## Requirement
Where a record contains an image, leave the image out and print the rest exactly.

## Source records
-----

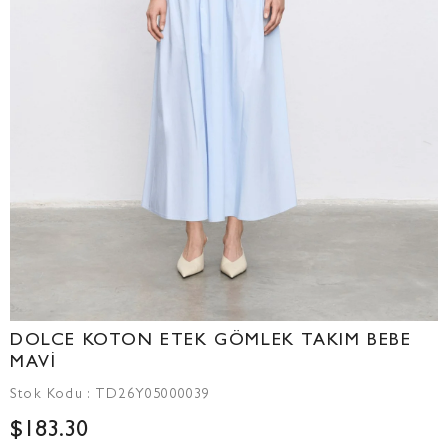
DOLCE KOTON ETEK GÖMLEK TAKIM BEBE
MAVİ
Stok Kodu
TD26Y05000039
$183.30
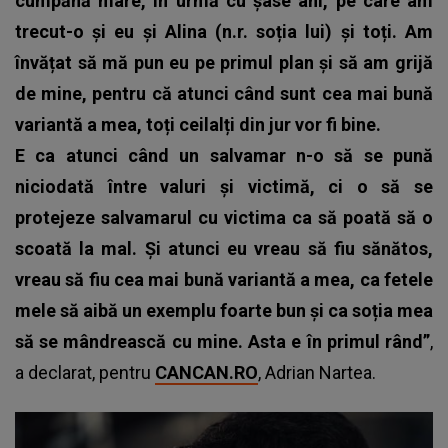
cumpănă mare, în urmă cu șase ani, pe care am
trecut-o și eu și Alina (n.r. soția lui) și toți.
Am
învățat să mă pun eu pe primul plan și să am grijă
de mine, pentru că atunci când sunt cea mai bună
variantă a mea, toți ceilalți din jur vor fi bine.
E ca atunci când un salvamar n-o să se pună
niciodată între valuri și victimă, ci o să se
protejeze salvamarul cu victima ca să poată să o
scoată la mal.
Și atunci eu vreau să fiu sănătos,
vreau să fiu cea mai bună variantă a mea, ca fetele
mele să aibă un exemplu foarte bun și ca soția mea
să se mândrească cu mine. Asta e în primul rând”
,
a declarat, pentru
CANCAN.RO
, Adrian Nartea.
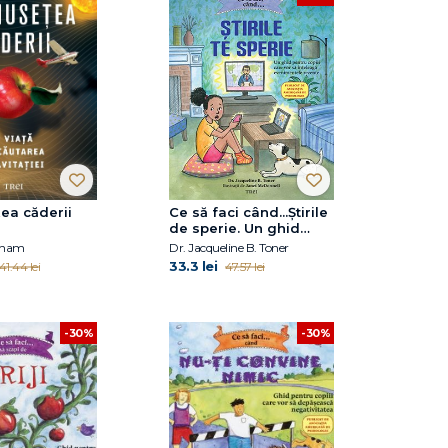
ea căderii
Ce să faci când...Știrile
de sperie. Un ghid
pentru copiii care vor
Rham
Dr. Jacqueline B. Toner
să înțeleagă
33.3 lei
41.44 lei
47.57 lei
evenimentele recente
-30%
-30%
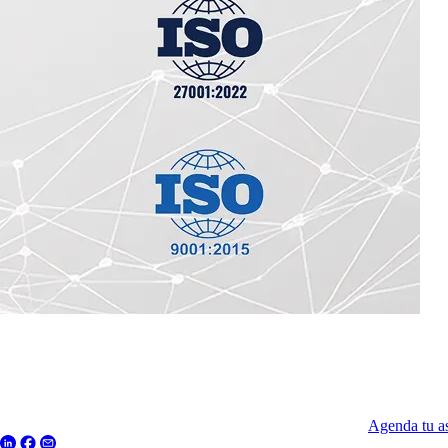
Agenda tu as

-----

## Exercise response
DOLCE KOTON ETEK GÖMLEK TAKIM BEBE
MAVİ
Stok Kodu
TD26Y05000039
$183.30
cumpănă mare, în urmă cu șase ani, pe care am
trecut-o și eu și Alina (n.r. soția lui) și toți.
Am
învățat să mă pun eu pe primul plan și să am grijă
de mine, pentru că atunci când sunt cea mai bună
variantă a mea, toți ceilalți din jur vor fi bine.
E ca atunci când un salvamar n-o să se pună
niciodată între valuri și victimă, ci o să se
protejeze salvamarul cu victima ca să poată să o
scoată la mal.
Și atunci eu vreau să fiu sănătos,
vreau să fiu cea mai bună variantă a mea, ca fetele
mele să aibă un exemplu foarte bun și ca soția mea
să se mândrească cu mine. Asta e în primul rând”
,
a declarat, pentru
CANCAN.RO
, Adrian Nartea.
ea căderii
Ce să faci când...Știrile
de sperie. Un ghid
pentru copiii care vor
Rham
Dr. Jacqueline B. Toner
să înțeleagă
33.3 lei
41.44 lei
47.57 lei
evenimentele recente
-30%
-30%
Agenda tu as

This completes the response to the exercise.